(DATA EXTRACT Opens)

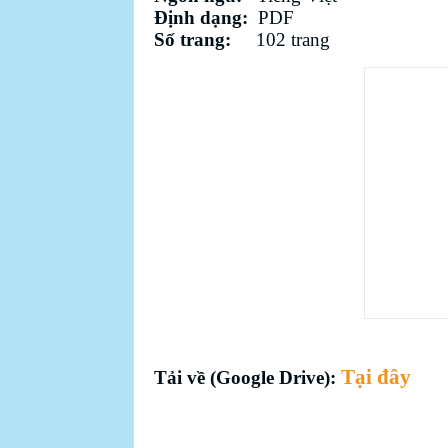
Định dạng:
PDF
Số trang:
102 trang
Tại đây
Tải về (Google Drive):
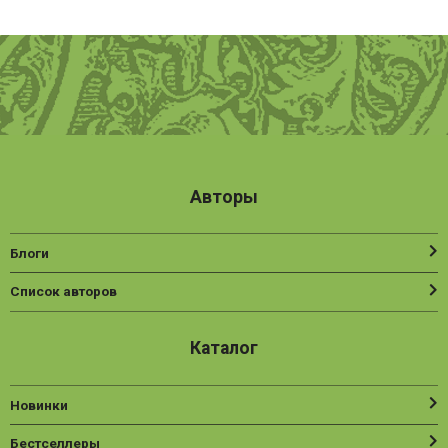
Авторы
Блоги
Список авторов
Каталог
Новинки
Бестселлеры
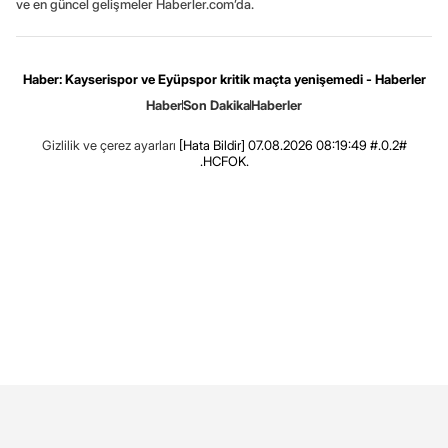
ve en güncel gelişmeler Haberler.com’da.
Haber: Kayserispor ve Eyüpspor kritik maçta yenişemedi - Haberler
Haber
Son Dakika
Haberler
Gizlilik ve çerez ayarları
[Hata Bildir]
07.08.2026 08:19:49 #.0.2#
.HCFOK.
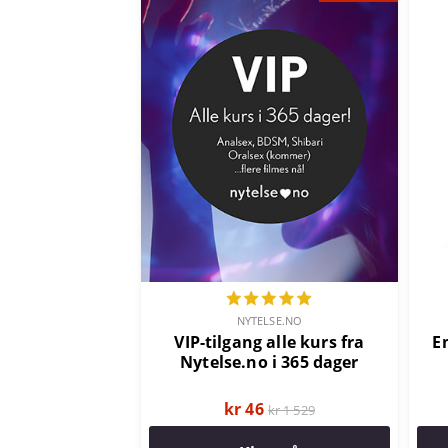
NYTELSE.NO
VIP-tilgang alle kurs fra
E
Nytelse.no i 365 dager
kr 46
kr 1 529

(DATA EXTRACT Closes)
(DATA EXTRACT Opens)

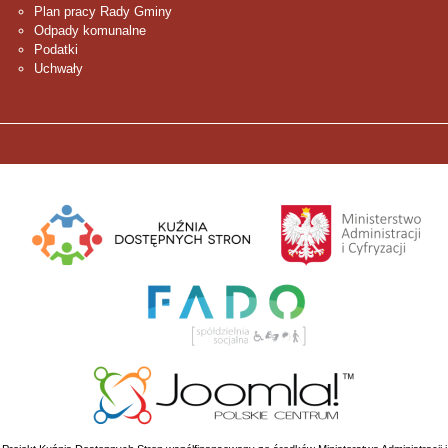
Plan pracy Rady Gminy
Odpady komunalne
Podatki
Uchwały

(DATA EXTRACT Closes)

Select all lines with the word "Haberler" from the entries above.

* WRITTEN ANSWER
ve en güncel gelişmeler Haberler.com’da.
Haber: Kayserispor ve Eyüpspor kritik maçta yenişemedi - Haberler
Haberler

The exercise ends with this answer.